Terraform and Nomatron are adjacent, but they do not solve the same layer of the problem.
Terraform provisions and manages infrastructure state. Nomatron manages the governed delivery path for workloads running on Nomad.
TL;DR
Use Terraform if you need:
- infrastructure provisioning;
- repeatable cloud resource management;
- declarative platform dependencies; and
- stateful infrastructure change control.
Use Nomatron if you need:
- deployment workflows for Nomad workloads;
- approvals and audit around releases;
- environment-specific rollout control; and
- promotion and visibility for application delivery.
Side-By-Side
| Capability | Terraform | Nomatron |
|---|---|---|
| Provision infrastructure | Yes | No |
| Manage cloud resources declaratively | Yes | No |
| Govern Nomad workload deployments | No | Yes |
| Promotion across environments | No | Yes |
| Release approvals | No | Yes |
| Deployment audit trail | Limited | Yes |
The Real Gap
Terraform is excellent for defining:
- Nomad clusters;
- networks;
- databases;
- secrets backends; and
- surrounding infrastructure.
It is not designed to be the interactive, environment-aware control plane for day-to-day application deployments.

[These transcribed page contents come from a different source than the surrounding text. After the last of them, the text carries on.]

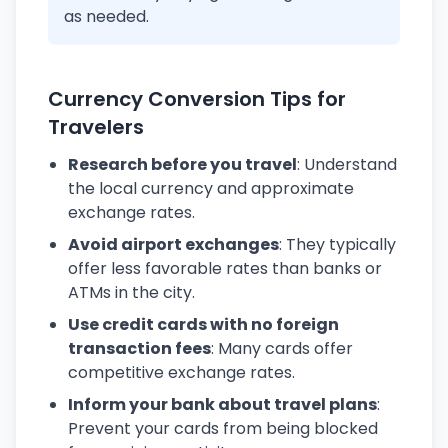
as needed.
Currency Conversion Tips for
Travelers
Research before you travel
: Understand
the local currency and approximate
exchange rates.
Avoid airport exchanges
: They typically
offer less favorable rates than banks or
ATMs in the city.
Use credit cards with no foreign
transaction fees
: Many cards offer
competitive exchange rates.
Inform your bank about travel plans
:
Prevent your cards from being blocked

Teams can force some of that into Terraform, but the result is often awkward for frequent release operations because the workflow is optimized for infrastructure state, not ongoing delivery control.
A Real-World Example
You might use Terraform to create:
- the Nomad cluster;
- the PostgreSQL database;
- the load balancer; and
- even some baseline Nomatron resources.
But when it is time to:
- review a release;
- approve a production rollout;
- promote a known-good deployment to another environment; or
- inspect who changed what,
that is no longer really an infrastructure provisioning problem.
That is where Nomatron fits.
Why Nomatron
The strongest model is usually:
- Terraform provisions the platform; and
- Nomatron governs workload delivery on that platform.
That gives each tool the job it is best at.